Kominek sieht sich fortan mehrfach in Zwickmühlen wieder: Indem er sich verdreschen lässt, überlebt er - kriegt sogar reichlich zu essen. Das wiederum bringt ihm im Lager keine Sympathien ein, man sieht in ihm einen Sympathisanten und Günstling, vielleicht sogar einen Spitzel der Nazis. Nimmt er nicht rasch genug zu, steht er im Verdacht, seine Essensrationen zu verteilen. Gewinnt er im Ring, steht sein Leben auf dem Spiel. Verliert er im Ring zu leichtfertig, gilt dasselbe: Dann fühlt sich Kraft betrogen.



Im Grunde also klassischer Kino-Existenzialismus: ein Mann, eine verfahrene Situation, keine Möglichkeit, das Spiel zu gewinnen, aber viel Herz. Doch die Sensibilitäten des osteuropäischen Autorenfilms - sechs Jahre später drehte Solan gemeinsam mit Zbynek Brynych und Jerzy Skolimowski den Episodenfilm "Dialog 20-40-60" - retten den Film davor, das historische Thema dem zugespitzten Spektakel zu opfern: "Der Boxer und der Tod" ist kein "edge of seat"-Film, sondern lebt von seiner gedämpften (An-)Spannung und deren allmählichen Aufbau - ein kleines Glanzstück in Sachen "show, don't tell".

Sicher, die Idee, einen Sportfilm vor Kulisse eines KZ-Dramas zu erzählen, würde heute an mittlerweile gewachsenen Vorbehalten scheitern. Was Solans Verfilmung einer Kurzgeschichte des polnischen Autors Józef Hen von neuerer, mitunter kitschiger Holocaust-Kinoware abhebt, ist die Abwesenheit von Pathos und Dämonologie. Dieser Kraft ist ein ganz gewöhnlicher Deutscher, jovial, flappsig, auf diese Berliner kumpelige Manfred-Krug-Art. Aber wenn ihm danach ist, schießt er dennoch aus dem Fenster auf die Gefangenen, nutzt das Machtgefälle skrupellos aus. Die Nazis, das sind bei Soltan keine aus dem Höllenreich gekrochenen Teufel, sondern Menschen, denen der Sadismus bis tief in kleine Gesten und Worte eingeschrieben ist.

Umgekehrt vermeidet der Film die Heiligsprechung der Opfer. Unter den KZ-Insassen gibt es Neid, Missgunst, Diebstahl, aber auch Formen des Zusammenhalts. Ganz gewöhnliche Menschen. "Der Boxer und der Tod" ruft in seiner konzentrierten, aufs Kunstwollen auf dem Rücken der Geschichte gerade nicht abzielenden Schilderung einer aussichtslosen Konstellation, nochmal in Erinnerung, was an Holocaust-Schmachtfetzen oft so stört: die retrospektive Melodramatisierung der Shoah-Opfer zu besonders guten, liebenswerten Menschen. Als wären nur solche Opfer des Mordapparats der Deutschen der emotionalen Affekte der Nachgeborenen wert.

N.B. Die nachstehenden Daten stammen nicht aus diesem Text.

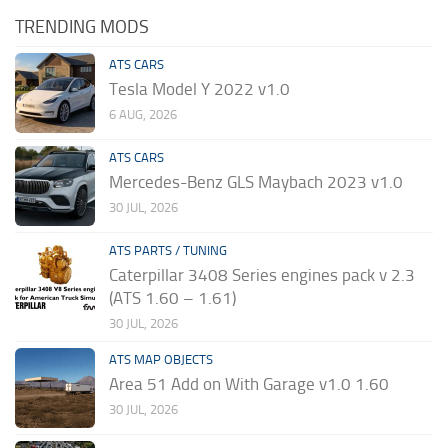
TRENDING MODS
ATS CARS
Tesla Model Y 2022 v1.0
6 AUG, 2026
ATS CARS
Mercedes-Benz GLS Maybach 2023 v1.0
30 JUL, 2026
ATS PARTS / TUNING
Caterpillar 3408 Series engines pack v 2.3
(ATS 1.60 – 1.61)
30 JUL, 2026
ATS MAP OBJECTS
Area 51 Add on With Garage v1.0 1.60
30 JUL, 2026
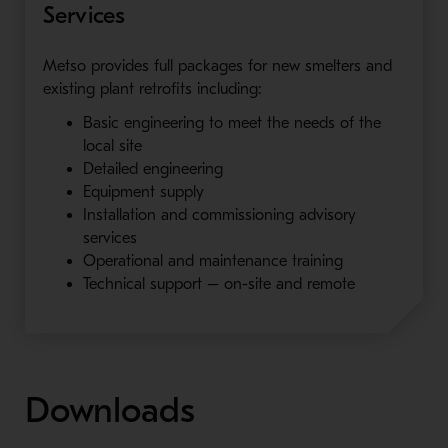
Services
Metso provides full packages for new smelters and
existing plant retrofits including:
Basic engineering to meet the needs of the
local site
Detailed engineering
Equipment supply
Installation and commissioning advisory
services
Operational and maintenance training
Technical support – on-site and remote
Downloads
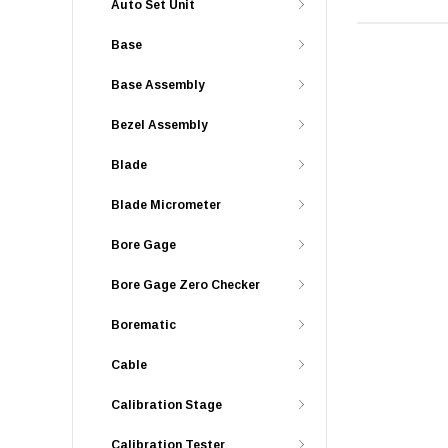
Auto Set Unit
Base
Base Assembly
Bezel Assembly
Blade
Blade Micrometer
Bore Gage
Bore Gage Zero Checker
Borematic
Cable
Calibration Stage
Calibration Tester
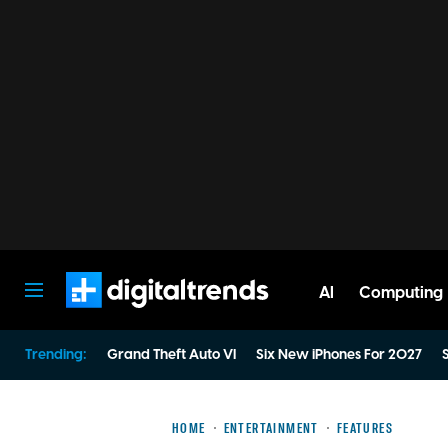
AI
Computing
Digital Trends
Trending:
Grand Theft Auto VI
Six New iPhones For 2027
S
HOME
ENTERTAINMENT
FEATURES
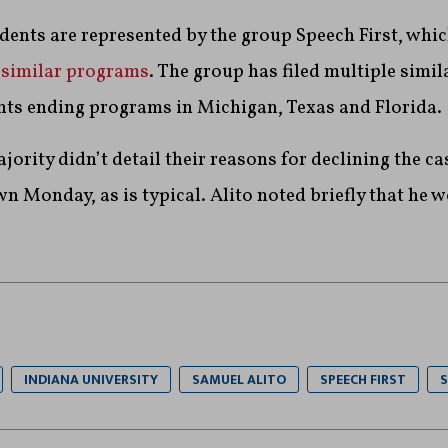
ents are represented by the group Speech First, whic
e
similar programs
. The group has filed multiple simil
nts ending programs in Michigan, Texas and Florida.
ority didn’t detail their reasons for declining the cas
 Monday, as is typical. Alito noted briefly that he 
INDIANA UNIVERSITY
SAMUEL ALITO
SPEECH FIRST
S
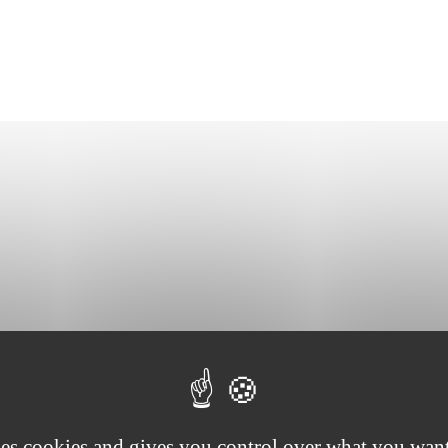
eats, minced pig fat, spices and a hint of garlic. Enjoy it as an aperitif
ses cookies and gives you control over what you want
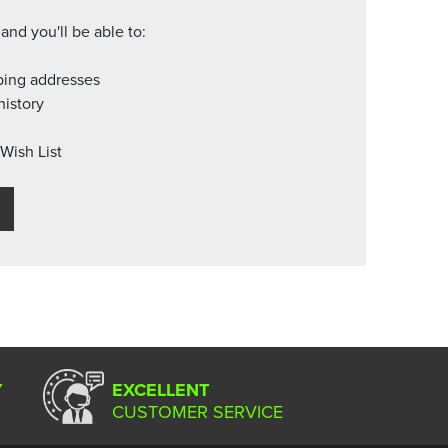
and you'll be able to:
ping addresses
history
Wish List
Y
EXCELLENT
CUSTOMER SERVICE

Einmal mehr weist sich in dieser spannenden Wiederentdeckung, wie wichtig für die hiesige Filmkultur mittlerweile engagierte Heimmedien-Labels wie Bildstörung sind. Mit seinen Hebungen aus der reichen Geschichte (nicht nur, vor allem aber) des osteuropäischen Kinos kann der Kölner Anbieter die klaffende Lücke, die seit dem de facto Abschied der öffentlich-rechtlichen Sender aus der filmhistorischen Verantwortung entstanden ist, zwar kaum schließen. Aber immerhin den Schmerz darüber ein wenig lindern.

Thomas Groh

Der Boxer und der Tod - Regie: Peter Solan - Darsteller: Stefan Kvietik, Manfred Krug, Valentina Thielová, Józef Kondrat, Edwin Marian, Gerhard Rachold - Laufzeit: 120 Minuten. CSSR 1962

"Der Boxer und der Tod" ist beim Label Bildstörung auf BluRay und DVD erschienen.